ACTIVITY
Filter the listing below, copying every line in which the word "unter" appears.

PROVIDED RECORDS

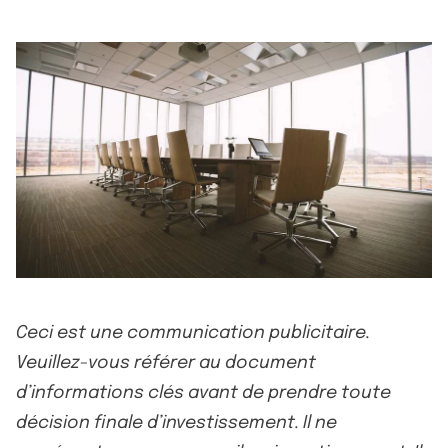
Ceci est une communication publicitaire.
Veuillez-vous référer au document
d’informations clés avant de prendre toute
décision finale d’investissement. Il ne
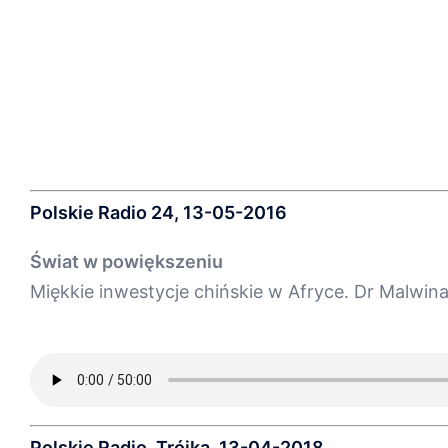
Polskie Radio 24, 13-05-2016
Świat w powiększeniu
Miękkie inwestycje chińskie w Afryce. Dr Malwin
Polskie Radio, Trójka, 13-04-2018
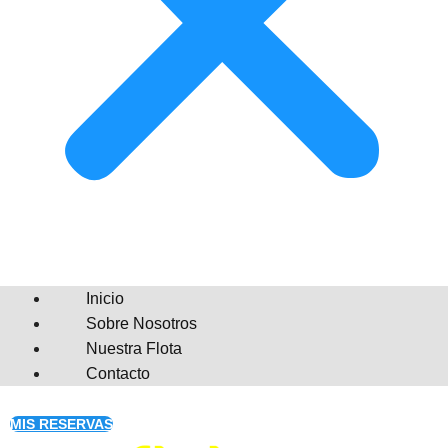
Inicio
Sobre Nosotros
Nuestra Flota
Contacto
MIS RESERVAS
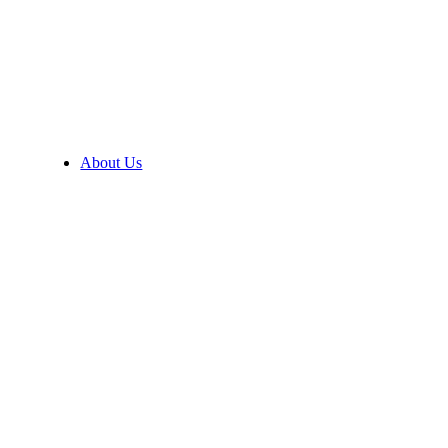
About Us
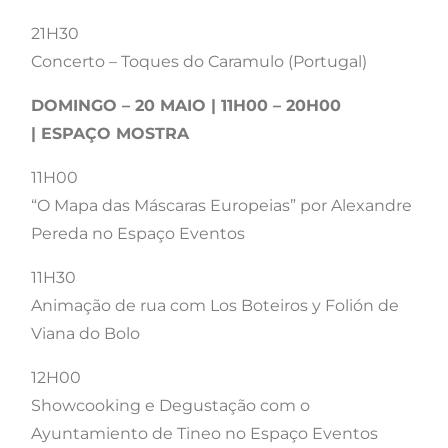
21H30
Concerto – Toques do Caramulo (Portugal)
DOMINGO – 20 MAIO | 11H00 – 20H00
| ESPAÇO MOSTRA
11H00
“O Mapa das Máscaras Europeias” por Alexandre
Pereda no Espaço Eventos
11H30
Animação de rua com Los Boteiros y Folión de
Viana do Bolo
12H00
Showcooking e Degustação com o
Ayuntamiento de Tineo no Espaço Eventos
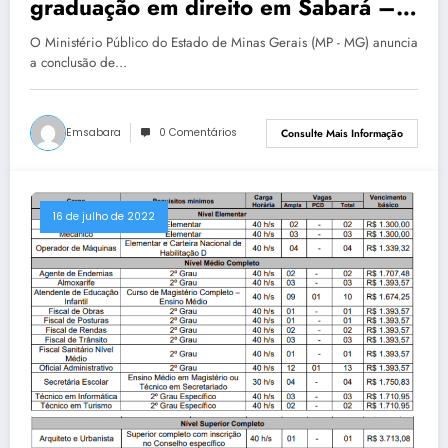
graduação em direito em Sabará –
MG
O Ministério Público do Estado de Minas Gerais (MP - MG) anuncia
a conclusão de…
Emsabara
0 Comentários
Consulte Mais Informação
16 de julho de 2022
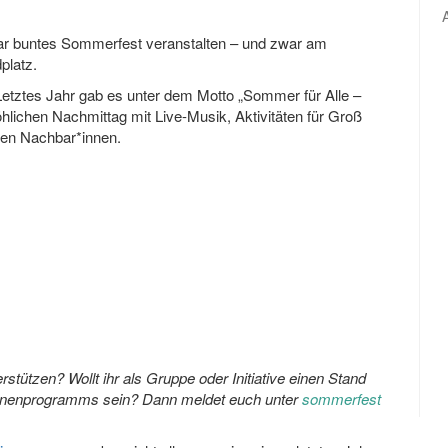
ar buntes Sommerfest veranstalten – und zwar am
platz.
Letztes Jahr gab es unter dem Motto „Sommer für Alle –
hlichen Nachmittag mit Live-Musik, Aktivitäten für Groß
ten Nachbar*innen.
rstützen? Wollt ihr als Gruppe oder Initiative einen Stand
ühnenprogramms sein?
Dann meldet euch unter
sommerfest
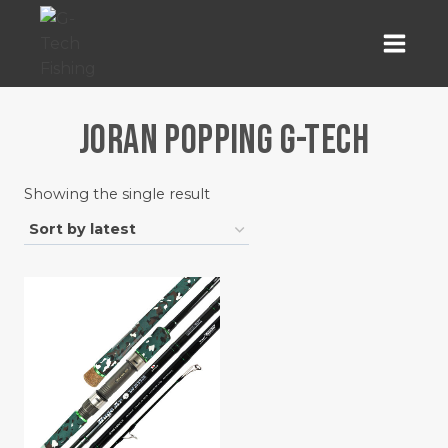
Skip
to
content
JORAN POPPING G-TECH
Showing the single result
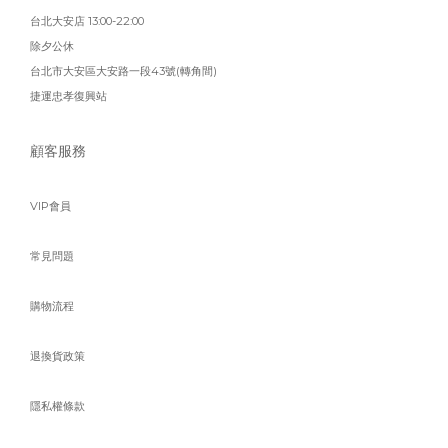
台北大安店 13:00-22:00
除夕公休
台北市大安區大安路一段43號(轉角間)
捷運忠孝復興站
顧客服務
VIP會員
常見問題
購物流程
退換貨政策
隱私權條款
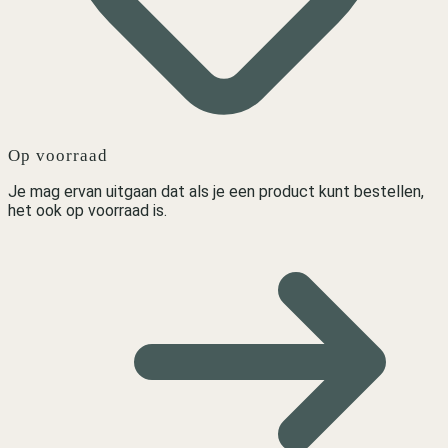
Op voorraad
Je mag ervan uitgaan dat als je een product kunt bestellen,
het ook op voorraad is.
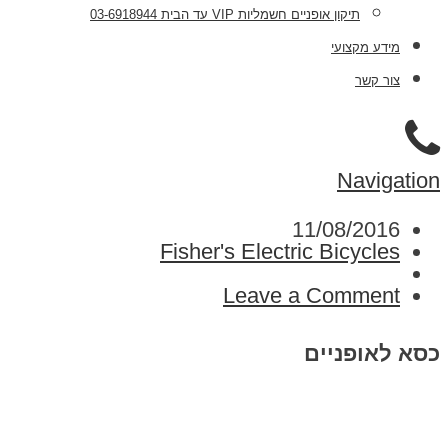
תיקון אופניים חשמליות VIP עד הבית 03-6918944
מידע מקצועי
צור קשר
Navigation
11/08/2016
Fisher's Electric Bicycles
Leave a Comment
כסא לאופניים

OUTPUT OF THE EXERCISE
Letztes Jahr gab es unter dem Motto „Sommer für Alle –
Dann meldet euch unter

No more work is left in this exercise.